Many were largely unperturbed by Thursday’s military overthrow of the civilian government of the “Land of Smiles”, where months of escalating political unrest has dealt a heavy blow to its key tourism industry.
“We saw the bars closing – it was weird to see everything closing because it never closes,” Israeli student Maayan Sher, 22, said of the military-imposed 10pm to 5am curfew.
Strolling near the city’s Grand Palace with two friends on Friday she said: “I didn’t feel in any way threatened. We do understand that we are not the target.”
Having recently finished military service herself, she said she felt more sympathy than fear for the rank-and-file troops caught up in the political drama.
But her friends admitted they were considering cutting short their stay in the city.
“It's not because we are scared but because everything is closing and we want to party,” said Taluri Dvash, 26.
He had walked over to one of the city’s main political protest sites after curfew on Thursday, hoping to witness exciting scenes, only to find disappointingly subdued food stalls serving calm patrons.
Thailand has been rocked by months of deadly political turmoil as protesters demanded the removal of the civilian government, effectively paralysing politics in the kingdom.
Thursday’s military takeover – the kingdom’s 19th actual or attempted coup since 1932 – saw a crackdown on civil liberties under martial law.
But international flights are still in operation, with those travelling to and from airports among the few exempt from the night curfew.
The Army crackdown has drawn strong international opprobrium and warnings about travelling to the Southeast Asian holiday hotspot.
Locals interviewed by AFP had a broad range of reactions to the coup, but those whose businesses rely on tourism were largely negative.
“Curfew, no election.
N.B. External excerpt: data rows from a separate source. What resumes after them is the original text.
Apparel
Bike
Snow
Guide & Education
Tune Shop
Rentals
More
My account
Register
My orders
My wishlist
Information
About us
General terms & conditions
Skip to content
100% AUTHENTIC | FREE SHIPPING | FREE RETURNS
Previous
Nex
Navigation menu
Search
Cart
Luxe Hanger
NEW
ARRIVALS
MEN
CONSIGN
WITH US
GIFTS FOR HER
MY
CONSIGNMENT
It is not good in Thailand now,” said Amon, a driver of a “tuk tuk” taxi.
Tourist arrivals in the first four months of 2014 were down nearly 5 per cent on a year earlier at 8.6 million amid the political turmoil, according to official figures.
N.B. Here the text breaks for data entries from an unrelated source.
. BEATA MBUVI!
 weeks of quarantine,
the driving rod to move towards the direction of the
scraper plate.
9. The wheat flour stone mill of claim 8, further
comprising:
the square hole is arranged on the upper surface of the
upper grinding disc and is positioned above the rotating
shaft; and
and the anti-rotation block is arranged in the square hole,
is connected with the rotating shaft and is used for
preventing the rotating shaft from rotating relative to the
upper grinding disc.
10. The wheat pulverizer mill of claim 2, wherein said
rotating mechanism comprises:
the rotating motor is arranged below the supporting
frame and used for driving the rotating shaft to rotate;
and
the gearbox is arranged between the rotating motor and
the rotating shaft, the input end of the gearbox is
As a result, Thailand’s economy shrank 0.6 per cent year-on-year in January-March due to falling consumer confidence and the tourist slump.
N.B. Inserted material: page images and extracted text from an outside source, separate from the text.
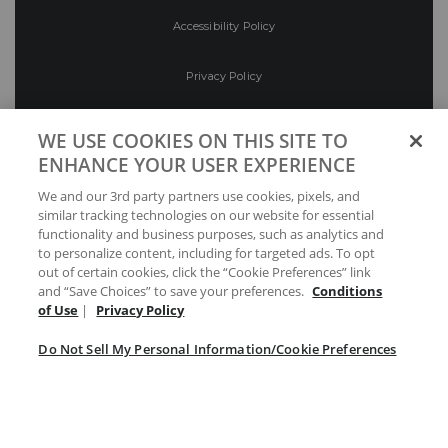
Accessibility Policy
Privacy Policy
Conditions of Use
WE USE COOKIES ON THIS SITE TO
ENHANCE YOUR USER EXPERIENCE
Do Not Sell My Personal Information/Cookie
We and our 3rd party partners use cookies, pixels, and
Preferences
similar tracking technologies on our website for essential
functionality and business purposes, such as analytics and
Your Privacy Choices
to personalize content, including for targeted ads. To opt
out of certain cookies, click the “Cookie Preferences” link
and “Save Choices” to save your preferences.
Conditions
of Use
|
Privacy Policy
Do Not Sell My Personal Information/Cookie Preferences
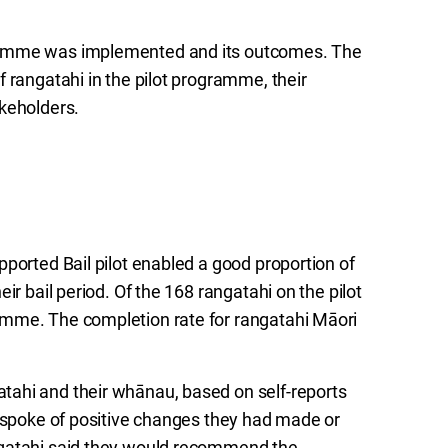
gramme was implemented and its outcomes. The
 rangatahi in the pilot programme, their
akeholders.
ported Bail pilot enabled a good proportion of
ir bail period. Of the 168 rangatahi on the pilot
amme. The completion rate for rangatahi Māori
tahi and their whānau, based on self-reports
i spoke of positive changes they had made or
ngatahi said they would recommend the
China’s 1.3 million arrivals from January to April marked an 18 per cent drop, while Hong Kong visitors fell 42 per cent and Japanese tourist numbers were nearly 20 per cent lower.
China recommended visitors “raise their consciousness of danger” and “take stronger security measures” when travelling in the country.
The US embassy in Bangkok has recommended that its citizens “reconsider any non-essential travel to Thailand”, while Britain warned of a “risk of a violent reaction” to the coup.
A briefing at the US State Department on Thursday took a mildly comedic turn when spokeswoman Jen Psaki was asked what people should do if they had honeymoons, bachelor and bachelorette parties planned in Thailand – the location of the bawdy Hollywood movie “The Hangover: Part II”.
Psaki said Americans were being advised not to depart.
“I’d advise any bachelor or bachelorette to consult our website,” she added.
But honeymooners Robin and Brandon, who gave only their first names, said they were not overly worried.
“People here take a very calm approach, so if they are not worried then I am not worried. But it is a bit concerning,” Robin said during a stroll among souvenir stalls in the Khao San Road tourist area.
The newlyweds, who arrived in the capital Wednesday and were due to fly to the Thai resort island of Samui yesterday, said they had coped with the military-imposed overnight curfew by “just having a much earlier night”.